### WORK ITEM
Among the lines below, keep only those from the one containing "ฟอร์ม DS-160 ซึ่งเป็นวีซ่าอเมริกาชั่วคราว" through the one containing "น เพราะไม่สามารถกลับมาแก้ไขได้อีก และเราสามารถเลือกสถานที่ย", and reproduce them exactly.

### MATERIAL SUPPLIED
***

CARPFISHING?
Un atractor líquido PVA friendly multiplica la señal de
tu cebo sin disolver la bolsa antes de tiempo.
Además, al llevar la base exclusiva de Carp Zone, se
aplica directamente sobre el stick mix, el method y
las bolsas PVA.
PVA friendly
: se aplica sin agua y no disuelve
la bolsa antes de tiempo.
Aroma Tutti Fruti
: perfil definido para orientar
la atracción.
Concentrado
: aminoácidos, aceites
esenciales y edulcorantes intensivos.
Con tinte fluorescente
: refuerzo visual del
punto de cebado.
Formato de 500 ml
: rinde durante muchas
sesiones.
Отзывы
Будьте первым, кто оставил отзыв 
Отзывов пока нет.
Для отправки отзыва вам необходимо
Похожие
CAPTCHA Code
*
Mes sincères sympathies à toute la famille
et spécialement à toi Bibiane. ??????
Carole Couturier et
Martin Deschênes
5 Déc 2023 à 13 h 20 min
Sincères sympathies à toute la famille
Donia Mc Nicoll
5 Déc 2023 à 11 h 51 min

***

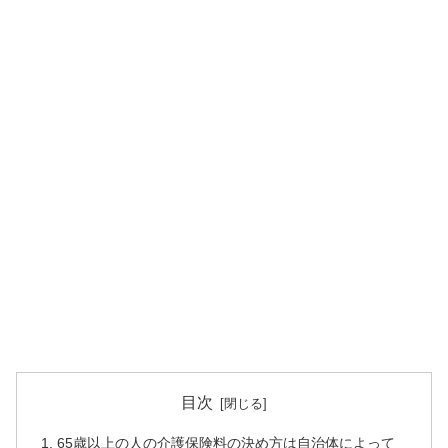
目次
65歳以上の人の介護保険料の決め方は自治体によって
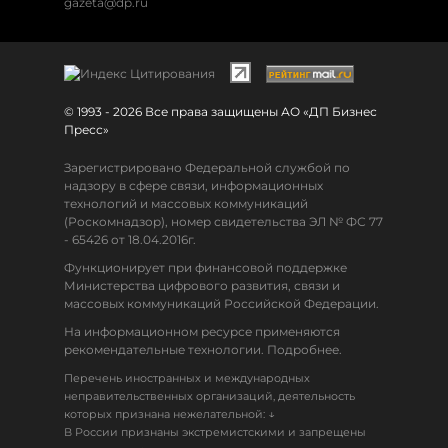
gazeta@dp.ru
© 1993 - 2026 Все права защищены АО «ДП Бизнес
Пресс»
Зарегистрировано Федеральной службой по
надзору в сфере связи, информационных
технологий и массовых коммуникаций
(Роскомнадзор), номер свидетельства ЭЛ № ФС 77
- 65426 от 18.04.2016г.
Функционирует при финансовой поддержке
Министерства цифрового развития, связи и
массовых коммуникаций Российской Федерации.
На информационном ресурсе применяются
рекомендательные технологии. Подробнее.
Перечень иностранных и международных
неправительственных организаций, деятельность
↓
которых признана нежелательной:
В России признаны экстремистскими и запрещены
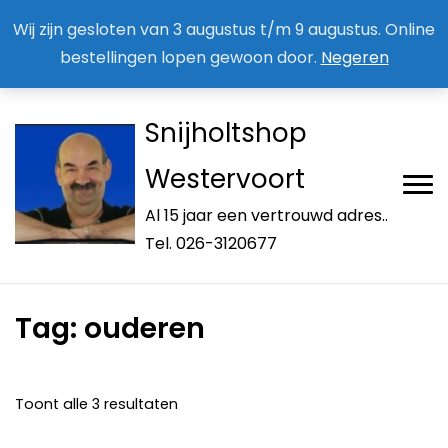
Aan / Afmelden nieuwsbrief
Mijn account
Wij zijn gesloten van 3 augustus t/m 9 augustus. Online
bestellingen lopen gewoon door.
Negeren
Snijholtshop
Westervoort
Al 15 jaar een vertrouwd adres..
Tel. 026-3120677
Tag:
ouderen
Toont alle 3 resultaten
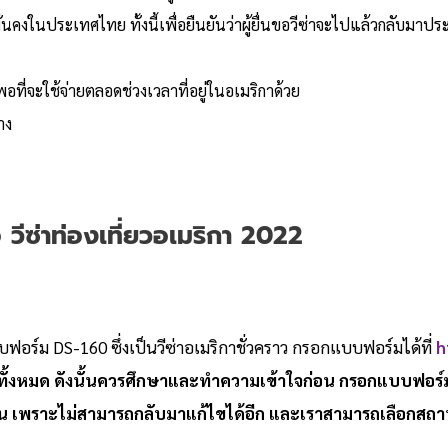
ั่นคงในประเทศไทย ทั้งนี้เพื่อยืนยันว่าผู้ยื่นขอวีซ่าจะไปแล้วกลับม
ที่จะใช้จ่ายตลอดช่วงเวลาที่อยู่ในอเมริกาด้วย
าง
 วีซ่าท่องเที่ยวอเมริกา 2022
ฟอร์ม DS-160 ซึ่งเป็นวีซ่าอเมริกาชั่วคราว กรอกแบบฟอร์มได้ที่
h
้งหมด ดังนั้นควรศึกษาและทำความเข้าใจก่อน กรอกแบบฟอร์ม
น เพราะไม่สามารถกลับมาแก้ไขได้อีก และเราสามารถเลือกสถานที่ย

***

### WRITTEN RESPONSE
ฟอร์ม DS-160 ซึ่งเป็นวีซ่าอเมริกาชั่วคราว กรอกแบบฟอร์มได้ที่
h
้งหมด ดังนั้นควรศึกษาและทำความเข้าใจก่อน กรอกแบบฟอร์ม
น เพราะไม่สามารถกลับมาแก้ไขได้อีก และเราสามารถเลือกสถานที่ย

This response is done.